コンパが手に盆を載せ入ってきた。盆上には彼女が作ったスープや、水が入ったペットボトルが乗っていた。

「ギアちゃん?」

予想はしていたものの彼女の呼びかけに返事がなかったため、そのまま部屋に足を踏み入れる。

そう、ここはネプギア姉妹の部屋だった。

あれからコンパは毎朝毎晩、ネプギアを看護していたのである。

「……よいしょ。」

 

カチャッ――

 

ネプギアの寝ているベッド脇にある小型のテーブルにコンパはそっと盆を置く。

「ギアちゃん、ご飯ですよ〜。」

返事が無いということは分かっていたがそれでもつい固く瞼を閉ざしているネプギアに声をかけてしまう。

 

―――まずは水分を取らせないと……

 

キュッ、と音をたててコンパはペットボトルの蓋を開ける。

 

スッ―――

 

ナースと言うだけあり手馴れた手つきでそっとネプギアの体の上半身を抱き上げる。

そしてそっとネプギアの口元にペットボトルの口をつける。

 

―――こくっ、こくっ……

 

かなり微量ずつだが、ペットボトルの水が少なくなっていくのが分かる。

コンパはペットボトルを離すと再びネプギアの体を寝かせる。

 

プシュ―――!

 

「?」

その刹那、自動ドアが開きコンパは振り返る。

「Hey!具合はどうだ?」

そこに居たのは小さな花束を手にしたソニックだった。

「ソニックさん、静かに……!」

少し大きな声で入ってきたソニックにコンパはしーっ!と人差し指を口の前に立てる。

「ぁ……sorry……!」

そんなコンパにソニックは後頭部を掻きながら苦笑いをする。

静かに寝息をたてるネプギアに気を取られていたコンパはソニックがいつの間にか隣に来ていたことにも気づかなかった。

「……なぁコンパ、ちょっといいか?」

「何でしょう?」

カチャカチャと音をたてスープをかき混ぜるコンパにネプギアを見下ろすソニックが尋ねた。

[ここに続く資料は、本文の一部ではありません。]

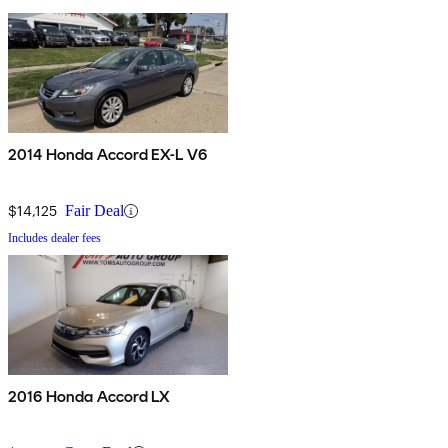
2014 Honda Accord EX-L V6
$14,125
Fair Deal
Includes dealer fees
2016 Honda Accord LX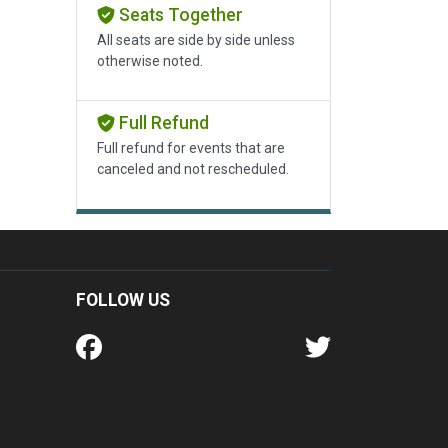
Seats Together
All seats are side by side unless
otherwise noted.
Full Refund
Full refund for events that are
canceled and not rescheduled.
FOLLOW US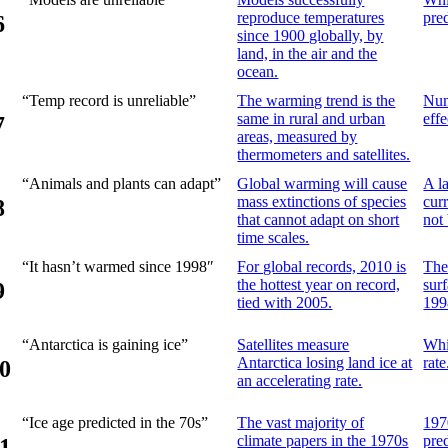
reproduce temperatures
pre
6
since 1900 globally, by
land, in the air and the
ocean.
“Temp record is unreliable”
The warming trend is the
Num
same in rural and urban
eff
7
areas, measured by
thermometers and satellites.
“Animals and plants can adapt”
Global warming will cause
A l
mass extinctions of species
curr
8
that cannot adapt on short
not
time scales.
“It hasn’t warmed since 1998″
For global records, 2010 is
The
the hottest year on record,
sur
9
tied with 2005.
199
“Antarctica is gaining ice”
Satellites measure
Whil
Antarctica losing land ice at
rate
0
an accelerating rate.
“Ice age predicted in the 70s”
The vast majority of
197
climate papers in the 1970s
pre
1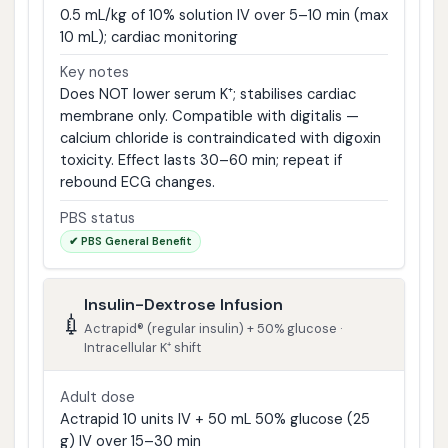
0.5 mL/kg of 10% solution IV over 5–10 min (max
10 mL); cardiac monitoring
Key notes
Does NOT lower serum K⁺; stabilises cardiac
membrane only. Compatible with digitalis —
calcium chloride is contraindicated with digoxin
toxicity. Effect lasts 30–60 min; repeat if
rebound ECG changes.
PBS status
✔ PBS General Benefit
Insulin-Dextrose Infusion
💉
Actrapid® (regular insulin) + 50% glucose ·
Intracellular K⁺ shift
Adult dose
Actrapid 10 units IV + 50 mL 50% glucose (25
g) IV over 15–30 min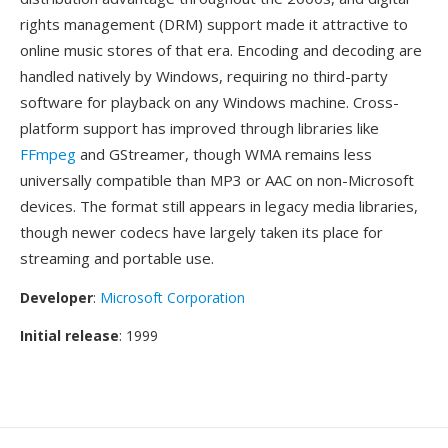
rights management (DRM) support made it attractive to
online music stores of that era. Encoding and decoding are
handled natively by Windows, requiring no third-party
software for playback on any Windows machine. Cross-
platform support has improved through libraries like
FFmpeg
and GStreamer, though WMA remains less
universally compatible than MP3 or AAC on non-Microsoft
devices. The format still appears in legacy media libraries,
though newer codecs have largely taken its place for
streaming and portable use.
Developer
:
Microsoft Corporation
Initial release
: 1999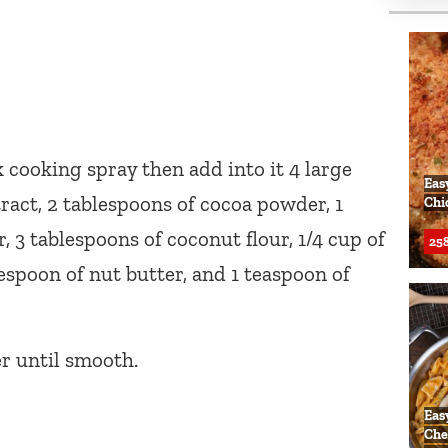
cooking spray then add into it 4 large
Eas
tract, 2 tablespoons of cocoa powder, 1
Chi
 3 tablespoons of coconut flour, 1/4 cup of
258
espoon of nut butter, and 1 teaspoon of
er until smooth.
Eas
Che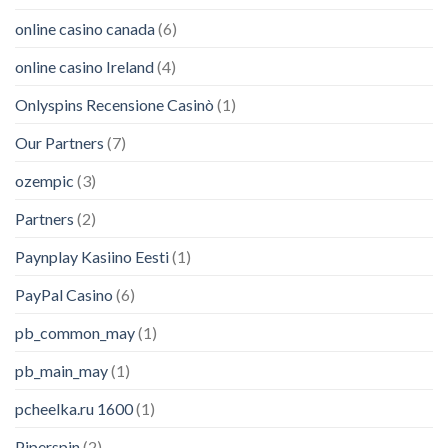
online casino canada
(6)
online casino Ireland
(4)
Onlyspins Recensione Casinò
(1)
Our Partners
(7)
ozempic
(3)
Partners
(2)
Paynplay Kasiino Eesti
(1)
PayPal Casino
(6)
pb_common_may
(1)
pb_main_may
(1)
pcheelka.ru 1600
(1)
Piperspin
(2)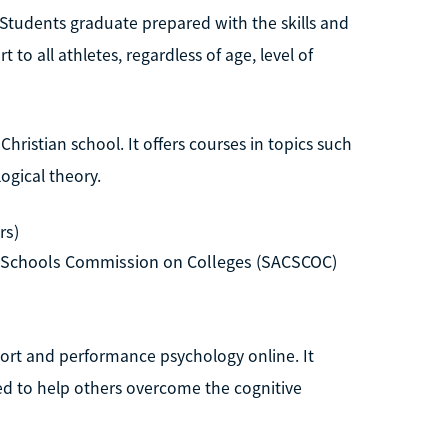
. Students graduate prepared with the skills and
o all athletes, regardless of age, level of
Christian school. It offers courses in topics such
ogical theory.
rs)
d Schools Commission on Colleges (SACSCOC)
sport and performance psychology online. It
ed to help others overcome the cognitive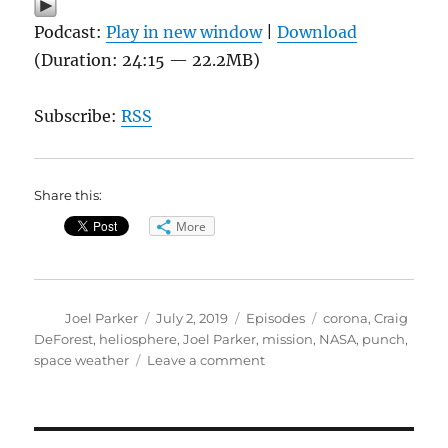
Podcast:
Play in new window
|
Download
(Duration: 24:15 — 22.2MB)
Subscribe:
RSS
Share this:
More
Author
Posted
Categories
Tags
Joel Parker
July 2, 2019
Episodes
corona
,
Craig
on
DeForest
,
heliosphere
,
Joel Parker
,
mission
,
NASA
,
punch
,
on
space weather
Leave a comment
PUNCH-
ing
the
Sun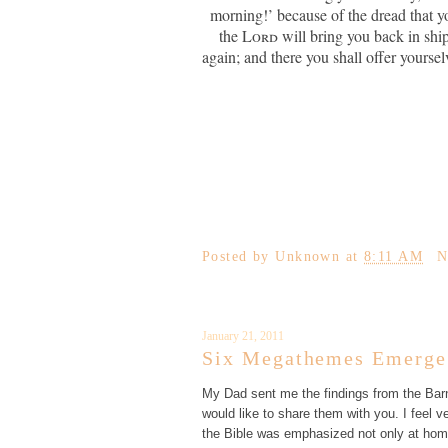
morning!’ because of the dread that you
the
Lord
will bring you back in shi
again; and there you shall offer yoursel
Posted by
Unknown
at
8:11 AM
N
January 21, 2011
Six Megathemes Emerge 
My Dad sent me the findings from the Barn
would like to share them with you. I feel
the Bible was emphasized not only at hom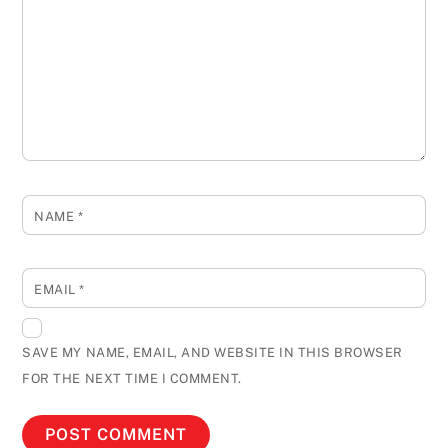
NAME
*
EMAIL
*
SAVE MY NAME, EMAIL, AND WEBSITE IN THIS BROWSER
FOR THE NEXT TIME I COMMENT.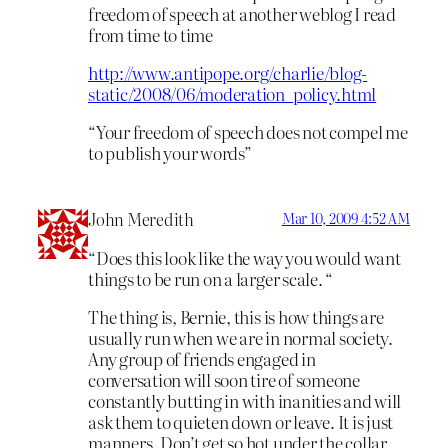
freedom of speech at another weblog I read
from time to time
http://www.antipope.org/charlie/blog-
static/2008/06/moderation_policy.html
“Your freedom of speech does not compel me
to publish your words”
John Meredith
Mar 10, 2009 4:52 AM
“Does this look like the way you would want
things to be run on a larger scale. “
The thing is, Bernie, this is how things are
usually run when we are in normal society.
Any group of friends engaged in
conversation will soon tire of someone
constantly butting in with inanities and will
ask them to quieten down or leave. It is just
manners. Don’t get so hot under the collar.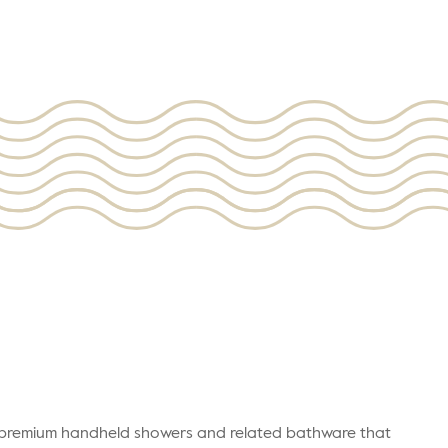
r premium handheld showers and related bathware that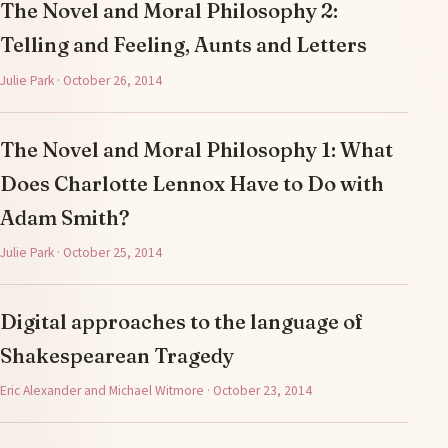
The Novel and Moral Philosophy 2:
Telling and Feeling, Aunts and Letters
Julie Park · October 26, 2014
The Novel and Moral Philosophy 1: What
Does Charlotte Lennox Have to Do with
Adam Smith?
Julie Park · October 25, 2014
Digital approaches to the language of
Shakespearean Tragedy
Eric Alexander and Michael Witmore · October 23, 2014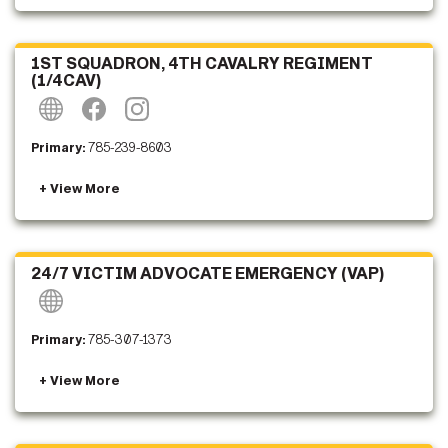
1ST SQUADRON, 4TH CAVALRY REGIMENT
(1/4CAV)
Primary:
785-239-8603
24/7 VICTIM ADVOCATE EMERGENCY (VAP)
Primary:
785-307-1373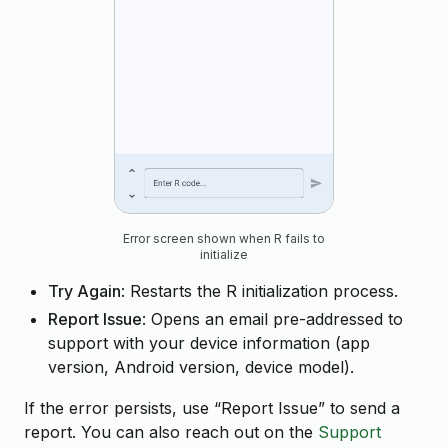
Error screen shown when R fails to
initialize
Try Again
: Restarts the R initialization process.
Report Issue
: Opens an email pre-addressed to
support with your device information (app
version, Android version, device model).
If the error persists, use “Report Issue” to send a
report. You can also reach out on the
Support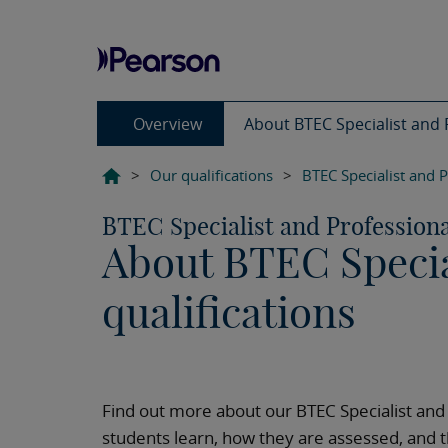
Overview
About BTEC Specialist and P
>
Our qualifications
>
BTEC Specialist and P
BTEC Specialist and Professiona
About BTEC Specia
qualifications
Find out more about our BTEC Specialist and
students learn, how they are assessed, and t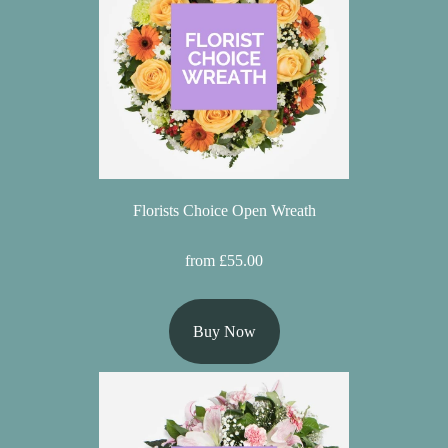
Baby
Sympathy
By
Sentiment
Congratulations
Florists Choice Open Wreath
Get
Well
from £55.00
Thank
You
Buy Now
Romantic
Funeral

「……実は俺、ギョウカイ墓場でお前達が女神達を救出しに行った後どうなったかを知らないんだが……結局あの後どうなったんだ?」

スープをかき混ぜる音が止まった。

「……?」

ソニックはコンパの顔を覗き込む。

「……実は―――」

 

重い口を開けたコンパの言葉は途中で遮られた。

 

「……ん」

 

ベッドから聞こえた声に二人の視線がベッドに向けられた。

「ギアちゃん?」

コンパは思わず声をかける。ネプギアの瞼が少しだけ震えているのが分かった。

 

―――そしてゆっくりと、ネプギアが瞳を見せた。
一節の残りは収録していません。